Draw an AD-AS model depicting an economy with a recessionary gap in the short-run due to...

  1. Draw an AD-AS model depicting an economy with a recessionary gap in the short-run due to dramatic decline in net exports.
  2. Assume the full potential real GDP in the economy is 20 and that actual real GDP is 10. If the multiplier is equal to 2 what amount of government spending would eliminate the recessionary gap? Depict the effect of an increase in government spending on your AD-AS graph.
  3. If the multiplier is equal to 2, what is the marginal propensity to consume equal to? Describe the marginal propensity to consume.

Solutions

Expert Solution

(a)

In following graph, long-run equilibrium is at point A where AD0 (aggregate demand) and SRAS0 (short-run aggregate supply) curves intersect, with equilibrium price level P0 and real GDP (= Potential GDP) Y0. However, due to recessionary gap, aggregate demand is lower and current positive of economy is at point B where AD1 intersects SRAS0, with lower price level P1 and lower real GDP Y1, with recessionary gap being (Y0 - Y1).

(b)

Recessionary gap = Potential GDP - Actual GDP = 20 - 10 = 10

To close the gap, aggregate demand has to be increased by increasing government spending.

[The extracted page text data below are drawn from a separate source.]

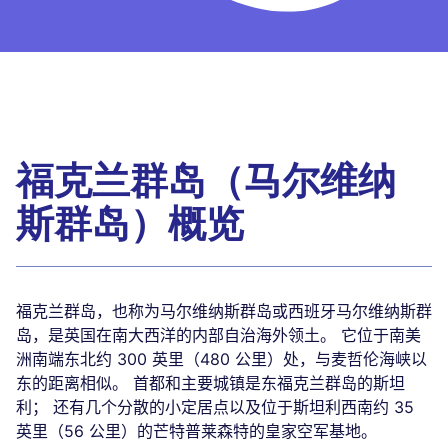
福克兰群岛（马尔维纳
斯群岛）概览
福克兰群岛，也称为马尔维纳斯群岛或西班牙马尔维纳斯群
岛，是英国在南大西洋的内部自治海外领土。 它位于南美
洲南端东北约 300 英里（480 公里）处，与麦哲伦海峡以
东的距离相似。 首都和主要城镇是东福克兰群岛的斯坦
利； 还有几个分散的小定居点以及位于斯坦利西南约 35
英里（56 公里）的芒特普莱森特的皇家空军基地。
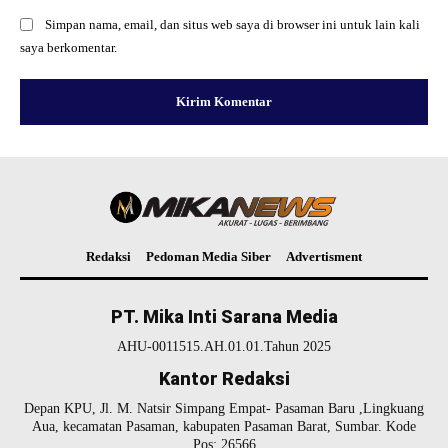
Simpan nama, email, dan situs web saya di browser ini untuk lain kali
saya berkomentar.
Redaksi
Pedoman Media Siber
Advertisment
PT. Mika Inti Sarana Media
AHU-0011515.AH.01.01.Tahun 2025
Kantor Redaksi
Depan KPU, Jl. M. Natsir Simpang Empat- Pasaman Baru ,Lingkuang
Aua, kecamatan Pasaman, kabupaten Pasaman Barat, Sumbar. Kode
Pos: 26566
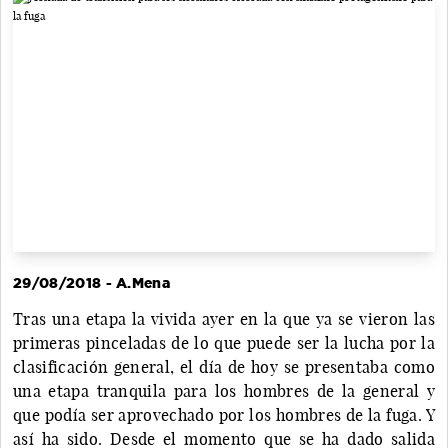
29/08/2018 - A.Mena
Tras una etapa la vivida ayer en la que ya se vieron las
primeras pinceladas de lo que puede ser la lucha por la
clasificación general, el día de hoy se presentaba como
una etapa tranquila para los hombres de la general y
que podía ser aprovechado por los hombres de la fuga. Y
así ha sido. Desde el momento que se ha dado salida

Increase in government spending = Recessionary gap / Multiplier = 10 / 2 = 5

In above graph, this will increase aggregate demand, shifting AD1 rightward to AD0, restoring initial long run equilibrium.

(c)

Multiplier = 1 / (1 - MPC)

2 = 1 / (1 - MPC)

1 - MPC = 1/2 = 0.5

MPC = 1 - 0.5 = 0.5

MPC of 0.5 means that when disposable income increases by 1 unit, consumption increases by 0.5 units.